Singer and voice double

Born: February 22 1930;

Died July 24 2016

MARNI Nixon, who has died aged 86, was the unseen, uncredited singing star of three of Hollywood’s best-loved musicals – The King and I, My Fair Lady and West Side Story. Generations of film-lovers would recognise the voice but not the face or name of the woman now known as the most famous “ghost singer” of the golden age of film.

Among the actresses to whom Nixon lent her lilting soprano singing voice in around 50 movies were Helensburgh-born Deborah Kerr, Audrey Hepburn and Natalie Wood in the afore-mentioned musicals, as well as to Ingrid Bergman, Jeanne Crain and Ida Lupino when they were called upon to sing in the dramas Joan of Arc, Cheaper By the Dozen and Jennifer.

Other actresses, not least Marilyn Monroe in her most iconic musical number Diamonds Are a Girl’s Best Friend, from Gentlemen Prefer Blondes (1953), just borrowed a few high notes from Nixon whose involvement was kept secret.

Marni Nixon was born Margaret Nixon McEathron in Altadena, California in 1930. Her nickname came from the first letters of her first and middle names. Throughout her childhood, she played bit parts in movies and showed musical talent on violin and as a singer. In her teens, she became a private pupil of Vera Schwarz, a distinguished Austrian soprano who had settled in the United States.

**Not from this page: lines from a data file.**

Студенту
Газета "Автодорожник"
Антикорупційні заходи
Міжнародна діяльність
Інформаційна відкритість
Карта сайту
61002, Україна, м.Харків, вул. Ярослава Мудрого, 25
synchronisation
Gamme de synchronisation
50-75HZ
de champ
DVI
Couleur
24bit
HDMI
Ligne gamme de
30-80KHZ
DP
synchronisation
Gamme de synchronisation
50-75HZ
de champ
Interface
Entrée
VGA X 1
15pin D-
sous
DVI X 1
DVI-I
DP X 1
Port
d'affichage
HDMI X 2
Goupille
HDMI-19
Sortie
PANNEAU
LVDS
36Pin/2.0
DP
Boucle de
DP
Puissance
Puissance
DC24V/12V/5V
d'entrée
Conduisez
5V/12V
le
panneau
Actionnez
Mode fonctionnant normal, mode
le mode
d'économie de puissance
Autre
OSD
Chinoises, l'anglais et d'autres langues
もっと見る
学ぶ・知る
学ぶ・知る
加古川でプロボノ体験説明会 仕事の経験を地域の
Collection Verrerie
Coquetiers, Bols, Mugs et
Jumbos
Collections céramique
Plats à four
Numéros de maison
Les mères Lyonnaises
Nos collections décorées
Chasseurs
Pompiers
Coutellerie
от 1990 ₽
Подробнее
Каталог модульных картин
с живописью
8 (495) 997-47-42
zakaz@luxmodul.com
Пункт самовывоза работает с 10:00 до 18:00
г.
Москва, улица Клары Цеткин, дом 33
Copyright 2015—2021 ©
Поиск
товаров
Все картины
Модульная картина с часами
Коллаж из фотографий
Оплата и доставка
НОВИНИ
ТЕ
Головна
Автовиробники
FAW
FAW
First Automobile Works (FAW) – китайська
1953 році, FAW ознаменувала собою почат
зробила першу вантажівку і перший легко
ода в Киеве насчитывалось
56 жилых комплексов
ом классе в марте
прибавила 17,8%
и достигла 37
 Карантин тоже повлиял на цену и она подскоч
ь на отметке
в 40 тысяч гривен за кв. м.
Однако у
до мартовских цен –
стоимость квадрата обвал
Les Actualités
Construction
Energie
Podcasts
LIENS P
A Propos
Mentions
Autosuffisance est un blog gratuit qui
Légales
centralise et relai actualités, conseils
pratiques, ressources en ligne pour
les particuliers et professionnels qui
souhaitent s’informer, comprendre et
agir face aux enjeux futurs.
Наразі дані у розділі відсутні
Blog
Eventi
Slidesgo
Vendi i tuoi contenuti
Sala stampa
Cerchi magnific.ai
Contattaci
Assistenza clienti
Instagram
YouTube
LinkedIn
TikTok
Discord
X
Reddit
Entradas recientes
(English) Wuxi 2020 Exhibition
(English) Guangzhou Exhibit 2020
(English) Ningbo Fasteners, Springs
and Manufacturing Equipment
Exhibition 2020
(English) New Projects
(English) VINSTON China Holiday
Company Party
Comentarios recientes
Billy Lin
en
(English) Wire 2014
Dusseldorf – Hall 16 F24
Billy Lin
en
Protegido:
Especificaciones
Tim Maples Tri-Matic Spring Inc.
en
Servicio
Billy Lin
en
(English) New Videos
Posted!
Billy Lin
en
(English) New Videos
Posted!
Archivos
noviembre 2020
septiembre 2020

At the age of just 17, Nixon appeared as a vocal soloist with the Los Angeles Philharmonic under Leopold Stokowski, singing in Orff’s Carmina Burana, before studying opera at Tanglewood.

Her dubbing career began in 1949 when she provided the singing voice for MGM child star Margaret O’Brien in The Secret Garden. That same year, she provided the singing voice for Cinderella in the classic Walt Disney animation. She went on to make her Broadway debut in The Girl in the Pink Tights, in 1954.

Back in the golden age of Hollywood, studios would buy the rights to Broadway shows in order to turn them into lavish musical spectacles. To guarantee good box office returns, they would cast their biggest stars in them – regardless of their singing abilities.

The first major musical which Nixon worked on was the 1956 extravaganza The King and I, in which Deborah Kerr played the leading role of British nanny Anna Leonowens. In 2004, Nixon said: “I was brought in and had to follow along with her, getting her diction and acting style. She in turn would study how I looked when I hit the high notes.” Nixon went on to record the soundtrack album – which became a chart-topper – for a flat fee of $420.

The studios swore Nixon – who was already a critically acclaimed concert singer in her own right – to secrecy regarding her involvement with the films and its soundtrack, and told her that if she broke the terms of her contract she would never work in Hollywood again.

Although Nixon, albeit with gradual resentment, kept her end of the deal, her involvement soon became one of Tinseltown’s worst-kept secrets, and she was labelled “the ghostess with the mostest” by tabloids. She was finally outed as Kerr’s singing voice when the actress, who received an Oscar nomination for The King and I, praised her work on the film.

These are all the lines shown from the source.